[Source material]
----------

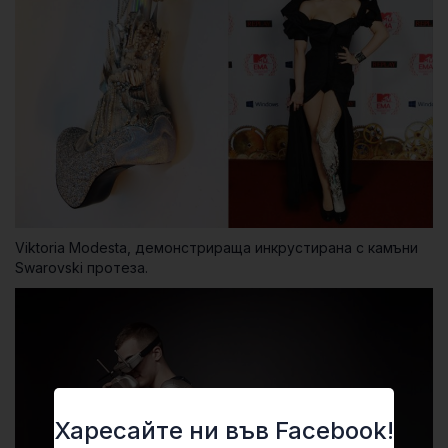
Viktoria Modesta, демонстрираща инкрустирана с камъни
Swarovski протеза.
Харесайте ни във Facebook!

----------

[What needs to be done]
Please restate the material word for word; the pictures stay out.

[Expected output]
Viktoria Modesta, демонстрираща инкрустирана с камъни
Swarovski протеза.
Харесайте ни във Facebook!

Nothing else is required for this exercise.